I suspect there is a way to compromise between A and B/C, perhaps a complex Bayesian analysis where the list of allowed states can change and itself be optimized. But whether it would be worth the time & effort to set it up, for typical datasets with 10s to 100s of species/ranges, is dubious to me...but people are welcome to try!

Thanks.
On Wednesday, March 20, 2024 at 3:29:48 PM UTC+1 Théo Driancourt wrote:
Hi everyone, I'm discovering biogeography through BioGeoBEARS and I'm currently dealing with a problem.
So for my project, we set 9 areas and constrained the possibilities in the states_list manually.

Running the models to statistically compare them, I ran a DEC model with no change to the state_list (I am therefore calling 'unconstrained'), a DEC models with the manual changes to the state_list (I am therefore calling 'constrained'), a DEC+J model unconstrained and a DEC+J model constrained.
The idea here is to approach a similar table we can found in K.V. Klaus & N.J. Matzke (Systematic Biology, 2020).
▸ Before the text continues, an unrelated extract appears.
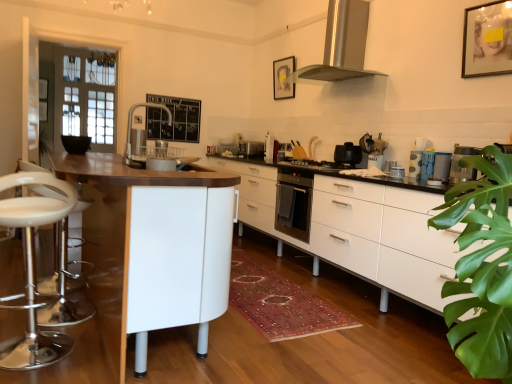 In order to click on vacant space behind satin nickel faucet at center in this screenshot , I will do `click(151, 150)`.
The conventional meaning of "constrained" vs. "unconstrained" is about rates, e.g. constraining parameters or dispersal rates to 0.0, so I would keep those words for that. The "nesting" language is also about parameters. j=0.0 is nested instead of a +J model with j=free parameter, so DEC is nested inside DEC+J.

The goal behind that table is to statistically compare these models ; but I'm not sure about how I can do it. Are my constrained models nested inside of DEC-unconstrained and thus, am I allowed to do LRT on these pairs : (DEC-unconstrained & DEC-constrained), (DEC+J-unconstrained & DEC+J-constrained), (DEC-unconstrained & DEC+J-constrained).
If not, am I even allowed to compare their AIC ?

It's definitely not a case of nesting statistical models.

Can likelihoods be compared anyway? I am dubious. Typically removing unobserved states will improve the likelihood, but what does that say? Do you actually know that the removed range was an impossible range, one which would not be reached if you re-ran the evolutionary history of this group 1000 times? Or are you just tweaking the data in a kind of manual, unrecorded human fitting of the model around the observations?

Decisions about the list of allowed areas and states/ranges list are, I think, best based on a priori considerations, and additionally computational speed where necessary.